Drama in an Untamed Ecosystem - Alaska's Copper River Delta - includes related article on federal and state regulations
National Wildlife, April-May, 1999 by Sharon Begley
And although these species all are threats to duskies, what Grand and Anthony found with their cameras turned up one foe in particular. They got eight shots of predators in action last spring, and in every single case the predator was an American bald eagle. At least once, the eagle also killed the mother-to-be. "Out of every 10 dusky nests, about 3 produce gos- lings," calculates Grand. "We suspect that more than half the depredation is by eagles." And that brings wildlife experts like Grand face to face with what they are calling the Dusky Dilemma: Should the U.S. Fish and Wildlife Service and other agencies charged with protecting wildlife try to control the bald eagle--America's national icon, the very symbol of wilderness--for the sake of a relatively nondescript bird that few people have even heard of? Says Russ Oates, wildlife supervisor at the U.S. Fish and Wildlife Service's Anchorage office, "It's a terrible management dilemma."

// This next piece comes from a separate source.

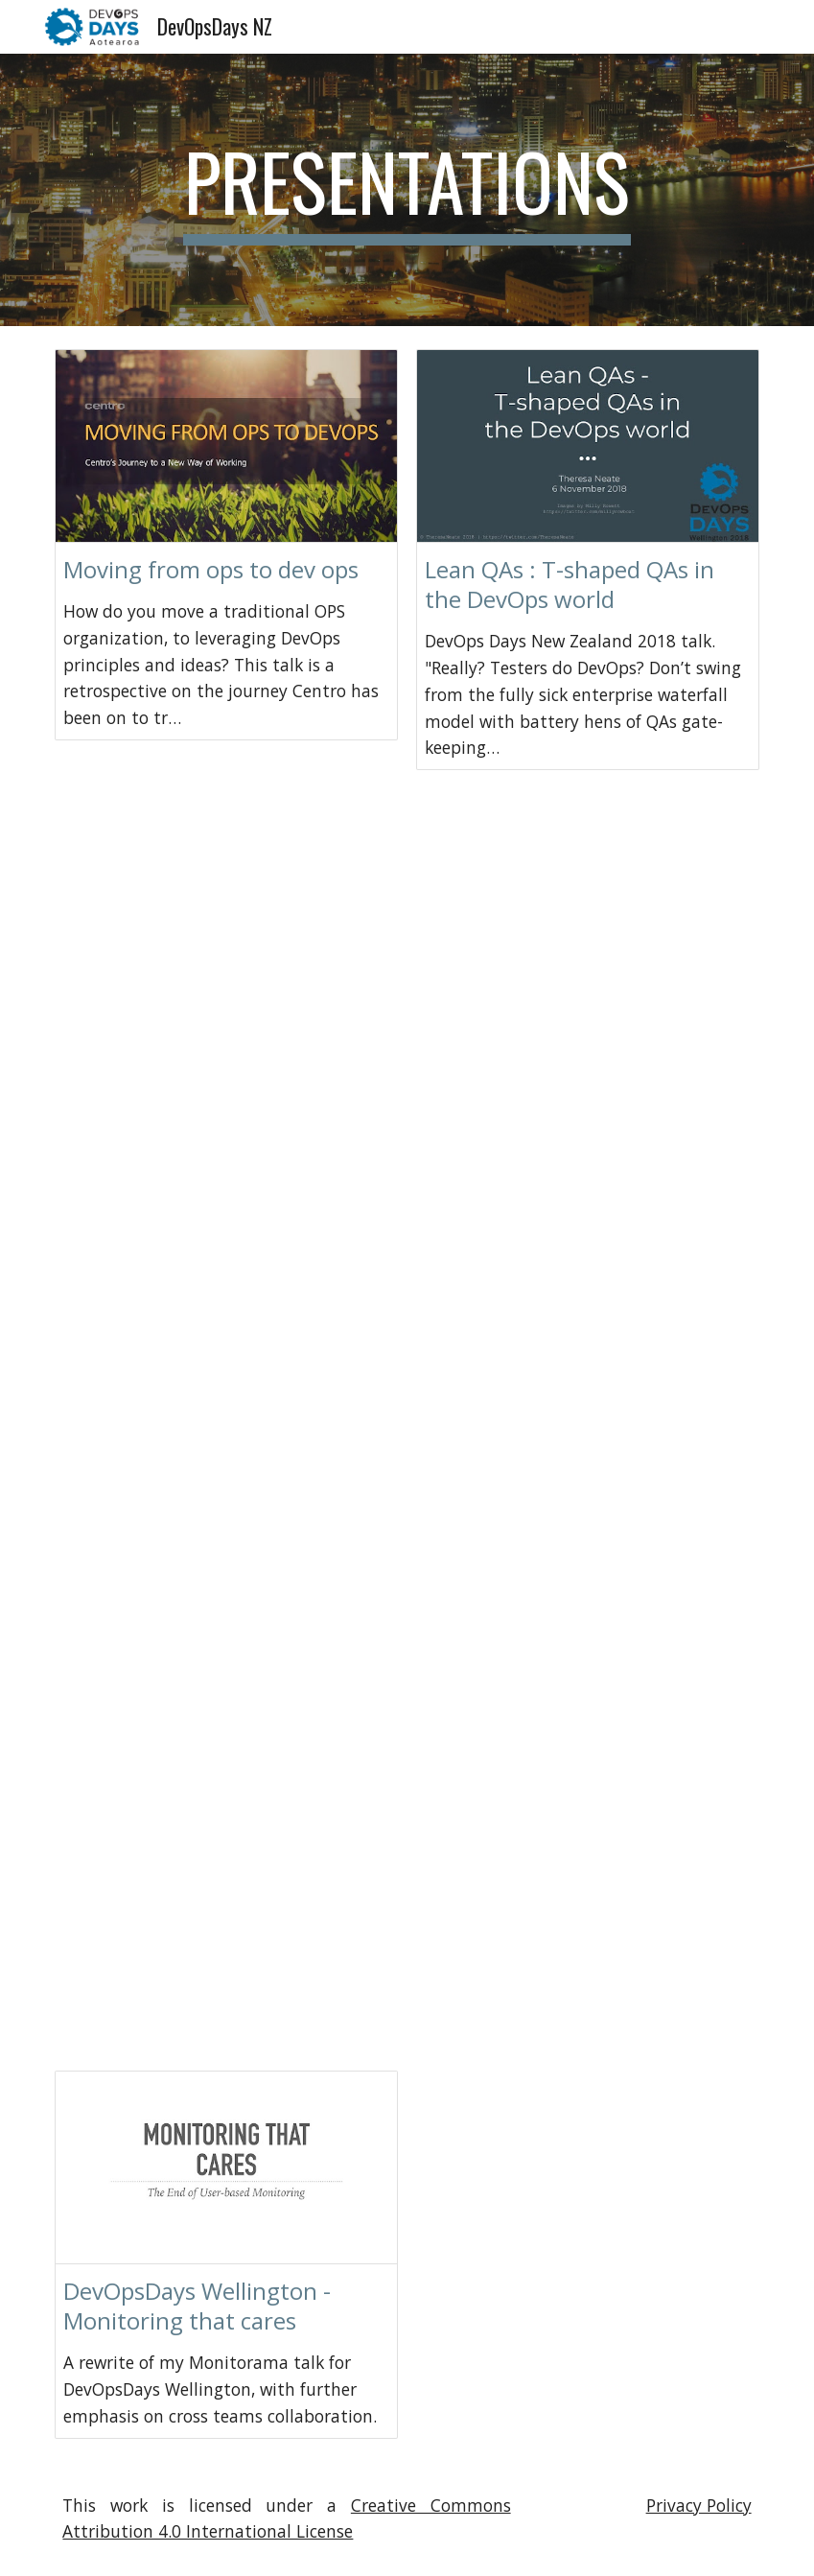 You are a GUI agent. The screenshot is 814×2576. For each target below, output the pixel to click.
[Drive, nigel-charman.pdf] (587, 1948)
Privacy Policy (699, 2505)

The latest aerial surveys of dusky populations suggest the bird's numbers may be plunging like the North American Plate itself. From 1961 through 1970, reports William Eldridge of the U.S. Fish and Wildlife Service's Anchorage office, aerial surveys counted an average of 18,693 duskies. That increased somewhat in the 1970s, but then came a long, slow decline. "The biggest influence on the population has been the rate of nest depredation," says Grand. "In the 1950s and 1960s, nesting success was about 80 percent." If his results are an indication of predation throughout the delta, now it's less than half that--due, in large part, to eagles. As a result, the dusky is facing extinction as what the Fish and Wildlilfe Service's Oates calls "a biologically meaningful subspecies."
Here's what seems to be happening. Eagles are attracted to the Copper River Delta by huge runs of little schooling fish called eulachon (pronounced "hooligan"). But the eagles--he has counted 50 to 80 at a time waiting along riverbeds--generally show up in Anthony and Grand's study area before the fish. So they prey on dusky nests until the fish arrive. Then, when the fish are gone, the eagles switch to goslings: "We've put transmitters on goslings and have tracked them back to eagle nests," says Grand. "In 1997 and 1998, we attributed about one-quarter of gosling mortality to eagles." With goslings not growing up to reproduce, the breeding population of duskies is falling 2 to 4 percent a year, estimates Grand.
The options available to wildlife managers are dwindling. Since 1983 the Forest Service has built 861 artificial nesting islands, of six designs, in the delta. In the most popular model, floating fiberglass squares measuring about 5 feet on each side are anchored in some of the delta's larger ponds. "Nesting success is higher on the islands," says Grand. The biologists don't know why, except that mammalian predators can't reach the islands easily and eagles may not like the islands' small size and tendency to bob in the water.
Further restrictions on hunting aren't going to be popular. As it is, the dusky quota in Oregon and Washington is only 300 birds per season (November through early March), and "all of the quota is reserved for mistakes," says Fish and Wildlife Service biologist Robert Trost. In other words, hunters are not allowed to target duskies. To get a license a hunter has to pass a course that teaches the difficult task of distinguishing a dusky from other subspecies that winter in the Willamette and lower Columbia River valleys; the license of any hunter who nails a dusky by mistake is pulled for the season.